What you need to do
Pictures appear among the records below and must be omitted. Repeat exactly the lines from the line with "सम्पर्क ठेगाना" to the line with "Boards ist und", both included.

--------------------

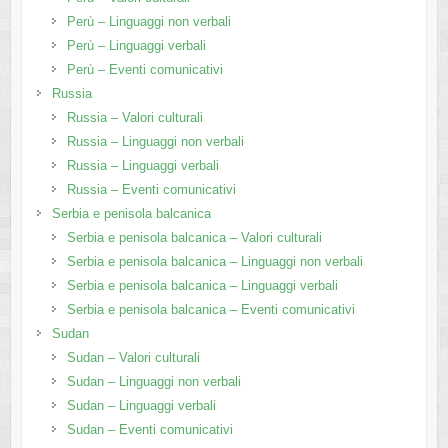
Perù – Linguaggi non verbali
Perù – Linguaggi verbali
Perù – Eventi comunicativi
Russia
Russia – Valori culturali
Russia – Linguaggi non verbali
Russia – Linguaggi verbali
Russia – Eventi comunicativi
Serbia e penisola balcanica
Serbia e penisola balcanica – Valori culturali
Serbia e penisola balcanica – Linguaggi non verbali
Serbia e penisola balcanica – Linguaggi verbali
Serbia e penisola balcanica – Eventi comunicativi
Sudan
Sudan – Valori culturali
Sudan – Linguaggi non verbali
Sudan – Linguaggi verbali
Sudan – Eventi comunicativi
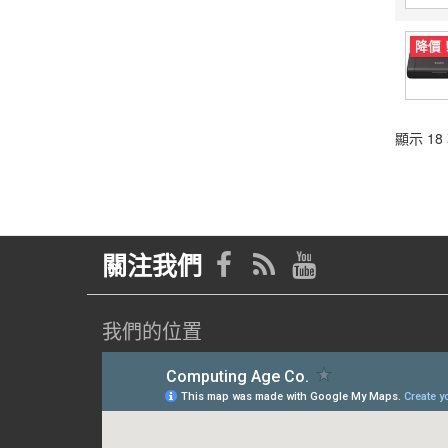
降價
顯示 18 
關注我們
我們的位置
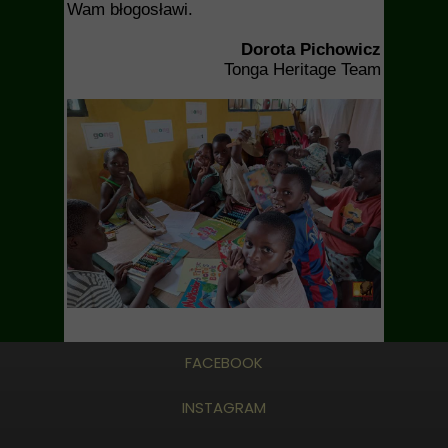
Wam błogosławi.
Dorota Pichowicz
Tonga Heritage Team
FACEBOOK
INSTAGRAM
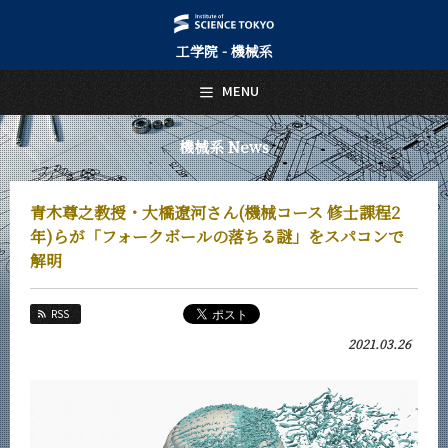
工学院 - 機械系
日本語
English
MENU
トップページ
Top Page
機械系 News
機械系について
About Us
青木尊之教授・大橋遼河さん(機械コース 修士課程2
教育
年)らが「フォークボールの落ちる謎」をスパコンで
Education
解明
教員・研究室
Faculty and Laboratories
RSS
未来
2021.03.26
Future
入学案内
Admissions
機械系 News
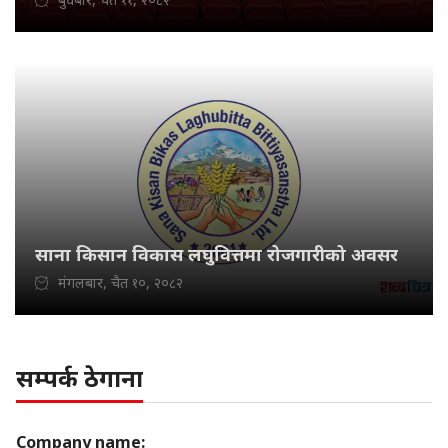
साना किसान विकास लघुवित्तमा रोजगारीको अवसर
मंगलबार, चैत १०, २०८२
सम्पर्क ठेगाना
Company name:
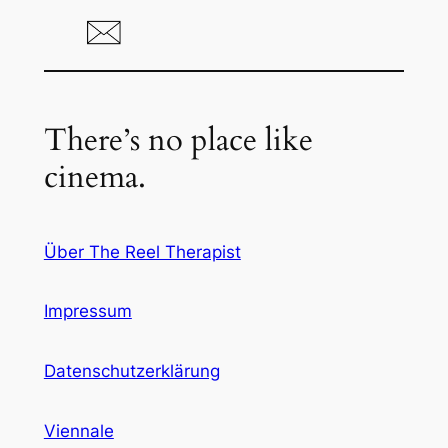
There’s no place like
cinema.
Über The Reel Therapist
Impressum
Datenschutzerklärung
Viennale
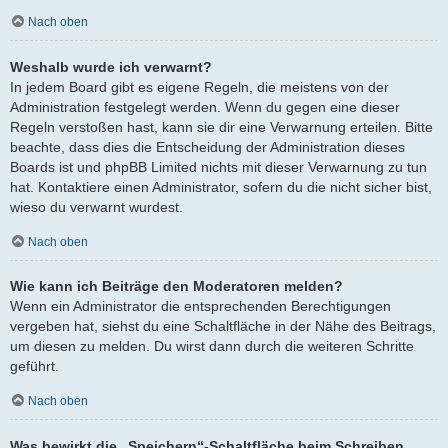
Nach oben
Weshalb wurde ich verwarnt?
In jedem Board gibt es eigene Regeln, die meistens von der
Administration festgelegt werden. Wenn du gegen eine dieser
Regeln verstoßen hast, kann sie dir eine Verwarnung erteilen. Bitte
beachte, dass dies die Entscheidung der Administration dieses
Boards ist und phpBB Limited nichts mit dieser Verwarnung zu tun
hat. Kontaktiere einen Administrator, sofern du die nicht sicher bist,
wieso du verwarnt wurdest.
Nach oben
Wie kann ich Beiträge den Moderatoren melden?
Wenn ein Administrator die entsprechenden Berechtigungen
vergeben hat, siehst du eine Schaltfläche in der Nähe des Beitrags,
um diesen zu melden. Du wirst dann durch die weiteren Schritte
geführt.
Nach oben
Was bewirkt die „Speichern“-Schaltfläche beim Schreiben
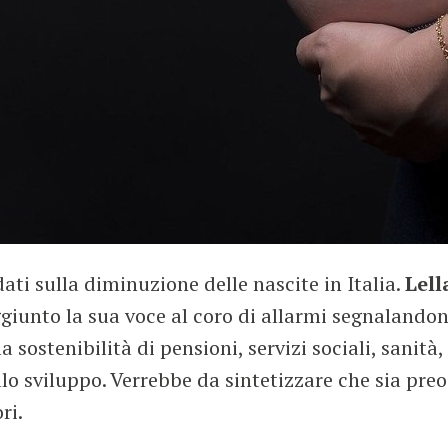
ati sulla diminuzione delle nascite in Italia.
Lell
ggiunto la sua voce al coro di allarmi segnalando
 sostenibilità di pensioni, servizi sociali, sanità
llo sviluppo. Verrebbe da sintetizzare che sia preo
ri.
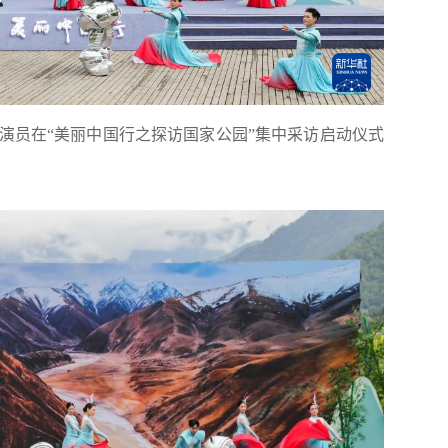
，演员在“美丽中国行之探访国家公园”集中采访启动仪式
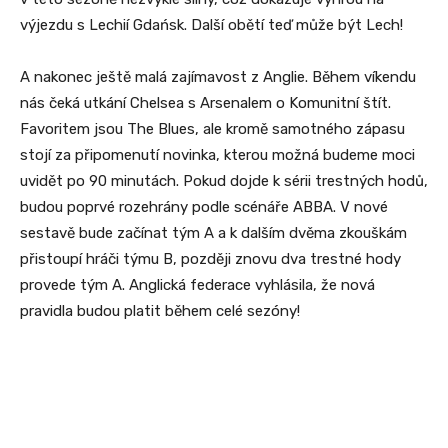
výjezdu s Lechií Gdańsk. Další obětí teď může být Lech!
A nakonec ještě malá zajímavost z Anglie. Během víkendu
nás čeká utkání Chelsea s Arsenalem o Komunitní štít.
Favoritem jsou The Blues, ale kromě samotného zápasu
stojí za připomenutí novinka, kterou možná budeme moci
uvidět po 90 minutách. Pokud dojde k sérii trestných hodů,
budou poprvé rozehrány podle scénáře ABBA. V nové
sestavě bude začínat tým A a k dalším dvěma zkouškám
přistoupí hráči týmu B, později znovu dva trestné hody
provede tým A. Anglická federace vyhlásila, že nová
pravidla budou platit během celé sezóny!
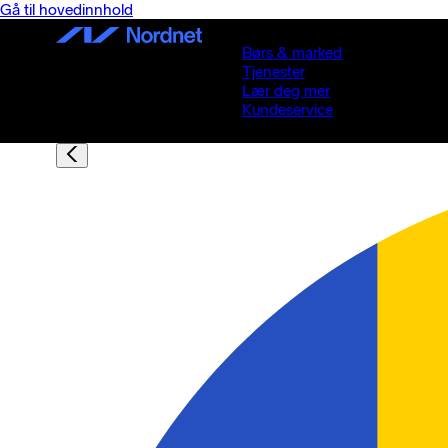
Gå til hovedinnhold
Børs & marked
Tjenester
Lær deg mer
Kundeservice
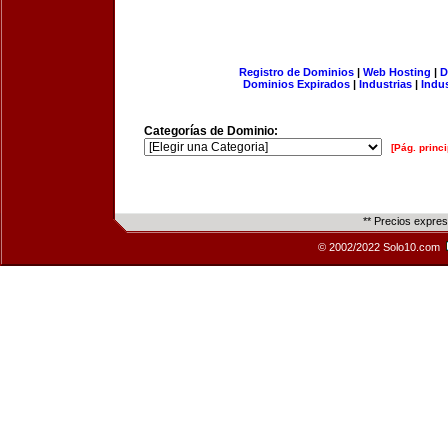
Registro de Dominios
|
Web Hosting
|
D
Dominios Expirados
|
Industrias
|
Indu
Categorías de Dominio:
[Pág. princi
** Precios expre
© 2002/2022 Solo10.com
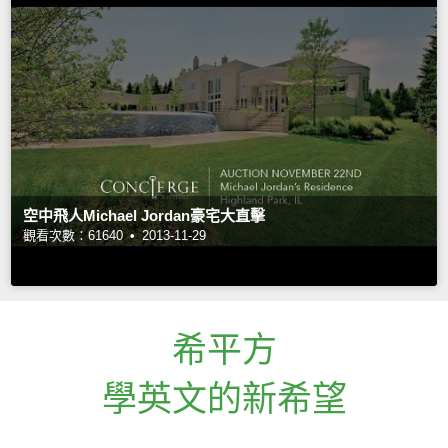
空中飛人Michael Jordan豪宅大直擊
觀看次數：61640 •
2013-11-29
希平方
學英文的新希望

--------------------

Response to the task
सम्पर्क ठेगाना
Company name:
There’s no place like
cinema.
Über The Reel Therapist
Impressum
Datenschutzerklärung
Viennale
Nach oben
Weshalb wurde ich verwarnt?
In jedem Board gibt es eigene Regeln, die meistens von der
Administration festgelegt werden. Wenn du gegen eine dieser
Regeln verstoßen hast, kann sie dir eine Verwarnung erteilen. Bitte
beachte, dass dies die Entscheidung der Administration dieses
Boards ist und phpBB Limited nichts mit dieser Verwarnung zu tun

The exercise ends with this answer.